Near the grave fields a small group of rock carvings was identified, which perpetuate the themes so well known from those in the eastern desert. These include boats and those from Hierakonpolis have a large upright structure amidships, of the type which is usually described as a shrine or cabin; however it has also been seen as a forerunner of the later Egyptian sarcophagus. In one case the boat, bearing a shrine or sarcophagus amidships, is surmounted by the figure of a bull;32 it is suggested that the intention was to express a royal burial by depicting the principal figure in the story as a bull, one of the manifestations of the king of Egypt.
The prows of the boats are surmounted with the heads of animals, probably the ibex and the gazelle, in the manner of other Egyptian examples and of boats in Sumer and Elam of much the same period. A drawing of a wounded giraffe, a particularly striking representation, is also included amongst the subjects drawn on the rocks.
As we have seen the population of Hierakonpolis in predynastic times was probably not above five thousand. This would mean that virtually everyone in the community would be known to everyone else, at least by sight. It would also produce conditions in which, in a period of exceptional change with creative activity being sustained at a high level, the impact of a charismatic leader — or a group of leaders — would be very great, with stories about their prowess being magnified by repetition and embroidery until they assumed the character of legend.

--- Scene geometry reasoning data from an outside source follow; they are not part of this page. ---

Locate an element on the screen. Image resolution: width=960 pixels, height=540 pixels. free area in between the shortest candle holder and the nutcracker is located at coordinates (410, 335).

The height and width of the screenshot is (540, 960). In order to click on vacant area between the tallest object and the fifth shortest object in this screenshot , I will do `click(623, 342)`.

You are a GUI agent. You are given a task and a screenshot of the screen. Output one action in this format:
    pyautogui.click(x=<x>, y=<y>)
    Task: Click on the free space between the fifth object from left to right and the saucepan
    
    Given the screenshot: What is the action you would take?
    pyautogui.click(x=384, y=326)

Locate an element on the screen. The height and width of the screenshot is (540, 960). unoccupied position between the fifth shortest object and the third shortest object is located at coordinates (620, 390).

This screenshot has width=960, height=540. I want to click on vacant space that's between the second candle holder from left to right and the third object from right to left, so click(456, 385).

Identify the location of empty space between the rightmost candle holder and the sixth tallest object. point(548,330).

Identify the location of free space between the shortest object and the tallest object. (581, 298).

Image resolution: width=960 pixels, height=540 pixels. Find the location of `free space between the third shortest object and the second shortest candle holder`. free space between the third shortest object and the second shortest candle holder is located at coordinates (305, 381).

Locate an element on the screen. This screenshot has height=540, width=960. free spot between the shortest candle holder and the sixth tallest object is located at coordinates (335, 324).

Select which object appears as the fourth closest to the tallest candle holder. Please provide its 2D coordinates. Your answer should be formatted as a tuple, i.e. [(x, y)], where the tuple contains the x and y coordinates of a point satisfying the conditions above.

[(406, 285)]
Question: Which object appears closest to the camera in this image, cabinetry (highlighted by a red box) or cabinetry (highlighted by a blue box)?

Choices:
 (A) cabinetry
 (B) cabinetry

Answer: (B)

Whilst the ‘Main Deposit’, found in the temple area at Hierakonpolis by Quibell and Green who excavated there between 1897 and 1900,33 contains some of the most important material from Early Dynastic Egypt, it also represents a problem in the chronology of the earliest periods. Since the Hier-akonpolis material is regarded as amongst the most crucial in establishing the character and quality of life in the earliest days of the unified kingship, the consideration is an important one.
At some time during the Old Kingdom period the temple at Hierakon-polis was rebuilt and many of the most important objects were collected together and placed in a cache which formed the ‘Main Deposit’, found by the excavators. The treasures of the ‘Main Deposit’ were of immense importance: probably no other cache of objects, even including the contents of Tutankhamun’s tomb, matches them for their aesthetic and historical value. Other deposits and caches were found on the site: the objects in them range in time from the late predynastic to the late Old Kingdom.

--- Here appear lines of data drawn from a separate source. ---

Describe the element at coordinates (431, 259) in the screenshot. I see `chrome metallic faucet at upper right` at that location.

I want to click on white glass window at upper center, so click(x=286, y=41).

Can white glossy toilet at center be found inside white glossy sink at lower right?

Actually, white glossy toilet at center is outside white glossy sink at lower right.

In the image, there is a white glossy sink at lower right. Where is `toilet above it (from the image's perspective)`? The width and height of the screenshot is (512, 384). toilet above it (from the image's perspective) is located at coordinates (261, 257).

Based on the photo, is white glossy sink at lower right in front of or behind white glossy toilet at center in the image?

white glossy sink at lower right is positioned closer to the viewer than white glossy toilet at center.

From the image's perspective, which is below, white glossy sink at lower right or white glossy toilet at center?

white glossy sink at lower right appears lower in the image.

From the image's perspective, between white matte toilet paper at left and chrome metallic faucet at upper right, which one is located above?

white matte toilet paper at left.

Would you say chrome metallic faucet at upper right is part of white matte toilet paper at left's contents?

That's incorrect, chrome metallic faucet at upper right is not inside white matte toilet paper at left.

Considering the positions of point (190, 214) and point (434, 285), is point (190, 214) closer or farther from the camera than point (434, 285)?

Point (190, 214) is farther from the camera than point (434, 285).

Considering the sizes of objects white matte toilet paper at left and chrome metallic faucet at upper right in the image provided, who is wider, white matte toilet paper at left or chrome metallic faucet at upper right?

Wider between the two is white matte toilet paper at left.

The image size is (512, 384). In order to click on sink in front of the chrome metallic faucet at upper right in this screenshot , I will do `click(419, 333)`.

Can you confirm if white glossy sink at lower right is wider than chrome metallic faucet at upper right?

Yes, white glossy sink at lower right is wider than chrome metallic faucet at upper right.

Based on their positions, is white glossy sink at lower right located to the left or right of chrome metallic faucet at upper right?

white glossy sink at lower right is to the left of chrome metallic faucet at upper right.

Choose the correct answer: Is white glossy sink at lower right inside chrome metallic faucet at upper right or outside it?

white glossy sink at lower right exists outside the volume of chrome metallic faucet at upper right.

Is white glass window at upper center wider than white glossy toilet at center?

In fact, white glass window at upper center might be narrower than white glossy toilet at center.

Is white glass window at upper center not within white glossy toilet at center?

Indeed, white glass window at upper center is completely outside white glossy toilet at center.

Petrie was convinced that the Hierakonpolis material was, in effect, all predynastic and based much of his thinking about the chronology of the earliest periods, especially the late predynastic, on this assumption. It is, however, only an assumption, though virtually all of the chronology of Egypt, down to about 2000 BC, depends upon it. Many of the objects in the ‘Main Deposit’ are now seen as later in origin than the late predynastic to which Petrie allocated them. Though the implications of this redating are profound, it does not diminish the importance nor the superlative quality of the objects themselves.